Task directions >>
Please copy out each line of the entries in which "status" appears.

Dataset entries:
━━━━━━
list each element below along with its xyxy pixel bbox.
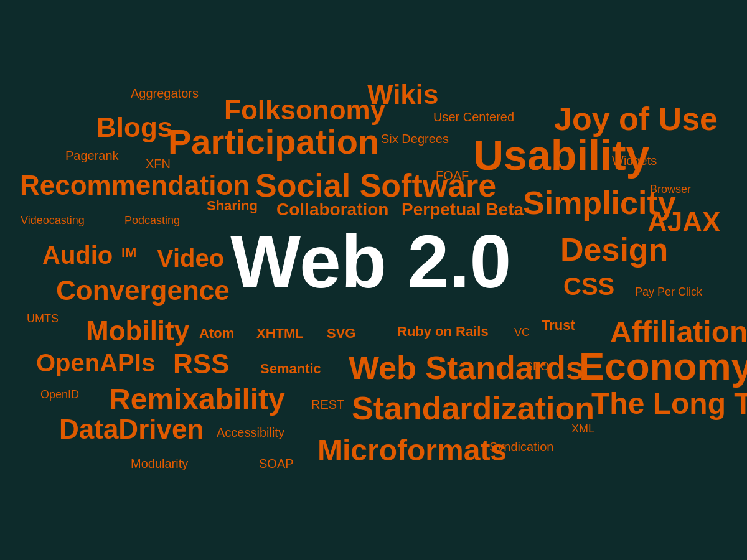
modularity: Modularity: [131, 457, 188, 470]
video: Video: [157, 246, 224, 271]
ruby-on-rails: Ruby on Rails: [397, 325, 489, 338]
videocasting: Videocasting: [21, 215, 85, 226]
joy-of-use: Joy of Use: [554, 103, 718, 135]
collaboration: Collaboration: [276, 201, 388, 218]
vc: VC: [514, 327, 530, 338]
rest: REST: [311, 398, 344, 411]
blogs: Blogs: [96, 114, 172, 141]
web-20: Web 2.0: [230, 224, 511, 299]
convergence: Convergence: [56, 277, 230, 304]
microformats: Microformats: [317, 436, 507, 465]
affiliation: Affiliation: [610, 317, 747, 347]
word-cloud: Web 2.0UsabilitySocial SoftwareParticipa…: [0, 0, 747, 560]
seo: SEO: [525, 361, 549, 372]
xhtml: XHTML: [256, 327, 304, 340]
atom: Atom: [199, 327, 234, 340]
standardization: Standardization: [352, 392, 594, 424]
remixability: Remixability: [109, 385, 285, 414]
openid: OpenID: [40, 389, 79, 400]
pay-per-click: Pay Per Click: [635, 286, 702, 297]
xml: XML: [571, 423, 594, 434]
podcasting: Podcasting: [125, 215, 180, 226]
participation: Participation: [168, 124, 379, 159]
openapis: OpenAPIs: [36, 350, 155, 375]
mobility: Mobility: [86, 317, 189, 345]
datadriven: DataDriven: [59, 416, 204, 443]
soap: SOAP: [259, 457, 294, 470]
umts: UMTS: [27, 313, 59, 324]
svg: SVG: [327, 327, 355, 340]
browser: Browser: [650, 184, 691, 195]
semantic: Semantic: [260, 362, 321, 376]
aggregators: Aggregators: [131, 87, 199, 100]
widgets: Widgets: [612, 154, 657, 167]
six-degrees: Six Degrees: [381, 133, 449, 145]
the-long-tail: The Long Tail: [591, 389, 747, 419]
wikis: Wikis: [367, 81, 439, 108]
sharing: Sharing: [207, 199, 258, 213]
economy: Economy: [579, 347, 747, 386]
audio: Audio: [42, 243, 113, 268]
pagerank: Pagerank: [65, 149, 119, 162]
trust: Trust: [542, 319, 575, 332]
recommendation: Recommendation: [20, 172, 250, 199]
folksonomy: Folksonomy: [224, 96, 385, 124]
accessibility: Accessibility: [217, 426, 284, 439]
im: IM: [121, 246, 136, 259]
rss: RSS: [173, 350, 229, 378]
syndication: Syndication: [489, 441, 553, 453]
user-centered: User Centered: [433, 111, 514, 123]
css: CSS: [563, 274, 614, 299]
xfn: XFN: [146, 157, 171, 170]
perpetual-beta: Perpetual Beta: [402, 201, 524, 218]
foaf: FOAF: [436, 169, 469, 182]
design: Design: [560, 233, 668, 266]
━━━━━━
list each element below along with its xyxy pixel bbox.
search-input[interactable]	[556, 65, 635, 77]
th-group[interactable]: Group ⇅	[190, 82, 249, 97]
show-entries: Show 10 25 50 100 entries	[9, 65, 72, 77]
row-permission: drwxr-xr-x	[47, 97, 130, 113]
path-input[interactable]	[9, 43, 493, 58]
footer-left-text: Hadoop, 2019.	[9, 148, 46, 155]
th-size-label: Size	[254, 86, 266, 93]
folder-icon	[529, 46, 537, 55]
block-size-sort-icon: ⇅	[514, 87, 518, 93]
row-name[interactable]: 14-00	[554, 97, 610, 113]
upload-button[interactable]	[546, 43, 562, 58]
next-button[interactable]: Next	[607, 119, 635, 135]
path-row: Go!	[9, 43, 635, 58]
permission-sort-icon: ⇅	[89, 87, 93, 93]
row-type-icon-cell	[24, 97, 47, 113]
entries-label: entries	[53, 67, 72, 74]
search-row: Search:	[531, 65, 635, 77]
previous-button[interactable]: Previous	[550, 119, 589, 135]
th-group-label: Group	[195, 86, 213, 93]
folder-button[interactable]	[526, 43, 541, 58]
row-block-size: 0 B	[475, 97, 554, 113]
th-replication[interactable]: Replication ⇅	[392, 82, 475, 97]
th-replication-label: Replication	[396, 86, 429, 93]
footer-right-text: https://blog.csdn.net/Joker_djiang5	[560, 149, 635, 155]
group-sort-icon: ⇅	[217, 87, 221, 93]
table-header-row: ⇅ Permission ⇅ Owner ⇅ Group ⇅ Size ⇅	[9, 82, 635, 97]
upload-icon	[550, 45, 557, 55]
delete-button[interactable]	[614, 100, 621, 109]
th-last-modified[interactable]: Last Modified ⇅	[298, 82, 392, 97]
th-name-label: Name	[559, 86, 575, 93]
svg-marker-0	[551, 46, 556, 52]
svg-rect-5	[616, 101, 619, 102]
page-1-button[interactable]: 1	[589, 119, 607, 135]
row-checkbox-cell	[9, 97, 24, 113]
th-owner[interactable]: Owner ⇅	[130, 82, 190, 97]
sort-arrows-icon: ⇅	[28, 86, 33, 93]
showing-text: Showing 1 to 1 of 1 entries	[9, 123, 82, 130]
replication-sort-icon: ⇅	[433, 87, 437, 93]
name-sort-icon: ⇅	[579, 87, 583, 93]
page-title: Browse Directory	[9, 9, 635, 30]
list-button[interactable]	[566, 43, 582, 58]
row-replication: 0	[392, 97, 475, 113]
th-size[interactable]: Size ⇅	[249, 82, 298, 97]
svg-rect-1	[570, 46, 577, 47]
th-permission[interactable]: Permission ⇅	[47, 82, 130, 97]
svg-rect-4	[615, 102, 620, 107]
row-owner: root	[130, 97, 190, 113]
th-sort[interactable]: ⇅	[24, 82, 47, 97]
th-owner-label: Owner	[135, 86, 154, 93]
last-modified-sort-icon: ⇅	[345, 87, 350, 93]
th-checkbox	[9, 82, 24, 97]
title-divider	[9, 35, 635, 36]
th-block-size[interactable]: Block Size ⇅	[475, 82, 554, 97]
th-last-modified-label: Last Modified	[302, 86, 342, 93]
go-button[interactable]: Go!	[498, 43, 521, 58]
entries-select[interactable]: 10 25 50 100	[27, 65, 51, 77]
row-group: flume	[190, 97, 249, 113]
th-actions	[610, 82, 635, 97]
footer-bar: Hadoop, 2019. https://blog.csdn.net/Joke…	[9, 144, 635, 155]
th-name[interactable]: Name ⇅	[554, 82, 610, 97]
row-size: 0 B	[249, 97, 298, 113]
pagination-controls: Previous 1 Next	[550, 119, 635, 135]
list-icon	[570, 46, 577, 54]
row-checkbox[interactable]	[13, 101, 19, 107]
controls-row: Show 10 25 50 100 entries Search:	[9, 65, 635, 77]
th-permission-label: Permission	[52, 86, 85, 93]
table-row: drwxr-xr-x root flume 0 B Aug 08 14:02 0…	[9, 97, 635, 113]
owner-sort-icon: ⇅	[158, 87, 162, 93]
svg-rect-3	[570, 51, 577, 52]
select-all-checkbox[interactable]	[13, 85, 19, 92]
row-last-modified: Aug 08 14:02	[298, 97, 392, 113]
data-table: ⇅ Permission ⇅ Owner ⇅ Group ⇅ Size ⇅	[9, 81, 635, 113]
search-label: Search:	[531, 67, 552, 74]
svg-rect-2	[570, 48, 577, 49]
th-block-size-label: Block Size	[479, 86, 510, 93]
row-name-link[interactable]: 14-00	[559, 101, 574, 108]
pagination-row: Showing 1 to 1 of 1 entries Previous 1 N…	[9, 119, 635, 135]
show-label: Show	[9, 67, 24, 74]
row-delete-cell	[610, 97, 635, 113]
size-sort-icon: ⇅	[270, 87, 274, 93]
━━━━━━
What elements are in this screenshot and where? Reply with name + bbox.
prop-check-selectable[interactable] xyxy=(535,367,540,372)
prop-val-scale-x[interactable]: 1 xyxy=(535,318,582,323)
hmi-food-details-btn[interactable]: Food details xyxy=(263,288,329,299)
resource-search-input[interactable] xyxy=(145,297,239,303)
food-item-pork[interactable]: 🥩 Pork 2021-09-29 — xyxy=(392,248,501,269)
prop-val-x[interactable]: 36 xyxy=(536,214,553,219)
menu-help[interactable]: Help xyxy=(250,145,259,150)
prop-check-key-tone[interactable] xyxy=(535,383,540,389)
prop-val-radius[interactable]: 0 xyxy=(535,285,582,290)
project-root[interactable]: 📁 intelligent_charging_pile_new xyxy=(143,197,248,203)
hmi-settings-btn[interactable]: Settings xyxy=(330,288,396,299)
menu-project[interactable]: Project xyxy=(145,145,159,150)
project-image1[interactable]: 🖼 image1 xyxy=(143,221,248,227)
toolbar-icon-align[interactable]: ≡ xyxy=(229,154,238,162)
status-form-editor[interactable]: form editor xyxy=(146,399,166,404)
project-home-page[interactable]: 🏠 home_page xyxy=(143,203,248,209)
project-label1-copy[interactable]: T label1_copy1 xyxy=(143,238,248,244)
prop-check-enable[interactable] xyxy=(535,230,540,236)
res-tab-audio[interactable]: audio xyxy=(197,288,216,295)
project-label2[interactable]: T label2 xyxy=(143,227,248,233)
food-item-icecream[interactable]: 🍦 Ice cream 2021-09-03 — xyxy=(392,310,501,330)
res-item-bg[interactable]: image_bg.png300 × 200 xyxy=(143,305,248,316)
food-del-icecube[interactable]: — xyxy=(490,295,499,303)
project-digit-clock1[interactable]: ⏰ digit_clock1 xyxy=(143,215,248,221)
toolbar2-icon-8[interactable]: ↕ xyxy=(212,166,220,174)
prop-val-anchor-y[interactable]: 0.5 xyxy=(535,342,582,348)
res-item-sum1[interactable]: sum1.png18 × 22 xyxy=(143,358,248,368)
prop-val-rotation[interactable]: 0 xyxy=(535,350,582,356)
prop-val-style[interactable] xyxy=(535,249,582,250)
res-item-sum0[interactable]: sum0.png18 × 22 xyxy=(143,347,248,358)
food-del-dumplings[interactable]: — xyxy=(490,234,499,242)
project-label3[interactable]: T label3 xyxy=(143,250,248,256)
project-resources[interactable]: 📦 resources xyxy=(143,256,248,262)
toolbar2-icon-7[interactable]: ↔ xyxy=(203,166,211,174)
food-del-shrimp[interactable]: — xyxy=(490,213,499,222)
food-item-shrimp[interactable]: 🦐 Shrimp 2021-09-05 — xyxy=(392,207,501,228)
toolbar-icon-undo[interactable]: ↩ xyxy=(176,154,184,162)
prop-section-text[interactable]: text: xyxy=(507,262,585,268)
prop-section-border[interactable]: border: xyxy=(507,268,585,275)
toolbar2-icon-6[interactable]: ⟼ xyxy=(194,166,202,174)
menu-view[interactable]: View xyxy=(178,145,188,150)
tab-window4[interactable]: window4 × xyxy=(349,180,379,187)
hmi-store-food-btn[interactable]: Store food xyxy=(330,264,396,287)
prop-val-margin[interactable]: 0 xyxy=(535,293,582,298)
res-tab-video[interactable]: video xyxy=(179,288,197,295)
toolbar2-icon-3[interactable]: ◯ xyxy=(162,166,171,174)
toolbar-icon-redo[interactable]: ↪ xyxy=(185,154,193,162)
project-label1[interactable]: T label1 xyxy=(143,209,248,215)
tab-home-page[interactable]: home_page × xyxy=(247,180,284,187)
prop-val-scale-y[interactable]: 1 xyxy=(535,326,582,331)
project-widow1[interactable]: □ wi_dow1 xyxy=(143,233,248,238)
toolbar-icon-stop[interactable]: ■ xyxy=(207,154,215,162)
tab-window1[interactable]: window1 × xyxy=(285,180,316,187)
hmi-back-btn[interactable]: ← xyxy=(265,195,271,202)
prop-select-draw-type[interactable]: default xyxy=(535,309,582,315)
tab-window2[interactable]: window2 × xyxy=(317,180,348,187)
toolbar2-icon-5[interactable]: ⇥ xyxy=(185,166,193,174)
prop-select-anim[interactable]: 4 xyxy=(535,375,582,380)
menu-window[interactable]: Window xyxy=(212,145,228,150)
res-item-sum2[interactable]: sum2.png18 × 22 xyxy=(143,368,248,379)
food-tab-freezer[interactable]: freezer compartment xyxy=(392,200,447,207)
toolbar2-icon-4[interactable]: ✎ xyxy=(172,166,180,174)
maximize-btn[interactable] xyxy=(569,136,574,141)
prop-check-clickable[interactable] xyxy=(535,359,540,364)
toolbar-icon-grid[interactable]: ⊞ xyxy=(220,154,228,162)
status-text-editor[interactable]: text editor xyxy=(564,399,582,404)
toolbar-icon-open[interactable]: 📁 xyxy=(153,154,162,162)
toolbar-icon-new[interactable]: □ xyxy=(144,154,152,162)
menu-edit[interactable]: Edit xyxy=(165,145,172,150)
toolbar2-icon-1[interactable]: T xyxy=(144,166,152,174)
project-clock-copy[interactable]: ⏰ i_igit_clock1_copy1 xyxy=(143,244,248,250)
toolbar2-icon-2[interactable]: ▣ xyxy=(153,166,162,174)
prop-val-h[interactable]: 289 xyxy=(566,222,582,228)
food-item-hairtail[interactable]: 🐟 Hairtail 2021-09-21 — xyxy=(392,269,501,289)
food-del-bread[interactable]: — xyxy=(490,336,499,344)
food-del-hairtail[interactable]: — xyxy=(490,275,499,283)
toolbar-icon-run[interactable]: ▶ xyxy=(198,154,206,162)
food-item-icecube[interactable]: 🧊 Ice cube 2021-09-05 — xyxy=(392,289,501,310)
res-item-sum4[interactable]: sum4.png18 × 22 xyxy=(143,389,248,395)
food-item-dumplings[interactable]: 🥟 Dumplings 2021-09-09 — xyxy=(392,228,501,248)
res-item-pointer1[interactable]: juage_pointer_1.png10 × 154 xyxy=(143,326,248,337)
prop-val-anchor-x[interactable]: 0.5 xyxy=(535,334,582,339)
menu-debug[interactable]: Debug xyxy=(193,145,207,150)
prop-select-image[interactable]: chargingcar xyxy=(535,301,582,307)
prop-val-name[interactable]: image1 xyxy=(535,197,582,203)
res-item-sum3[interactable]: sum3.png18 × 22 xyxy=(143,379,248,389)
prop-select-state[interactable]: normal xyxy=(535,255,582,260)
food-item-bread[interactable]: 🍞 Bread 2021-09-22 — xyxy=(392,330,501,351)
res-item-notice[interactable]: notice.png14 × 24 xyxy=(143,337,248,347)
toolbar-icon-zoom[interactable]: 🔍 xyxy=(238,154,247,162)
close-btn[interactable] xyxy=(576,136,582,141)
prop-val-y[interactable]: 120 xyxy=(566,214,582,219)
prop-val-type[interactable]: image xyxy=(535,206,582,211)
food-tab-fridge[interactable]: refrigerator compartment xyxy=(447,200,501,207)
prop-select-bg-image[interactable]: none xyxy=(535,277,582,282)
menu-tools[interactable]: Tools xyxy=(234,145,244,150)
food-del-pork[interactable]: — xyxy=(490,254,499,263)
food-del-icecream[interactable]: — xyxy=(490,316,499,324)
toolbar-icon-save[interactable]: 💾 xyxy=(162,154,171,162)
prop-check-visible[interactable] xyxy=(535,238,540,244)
━━━━━━
Exercise solution >>
status-form-editor[interactable]: form editor xyxy=(146,399,166,404)
status-text-editor[interactable]: text editor xyxy=(564,399,582,404)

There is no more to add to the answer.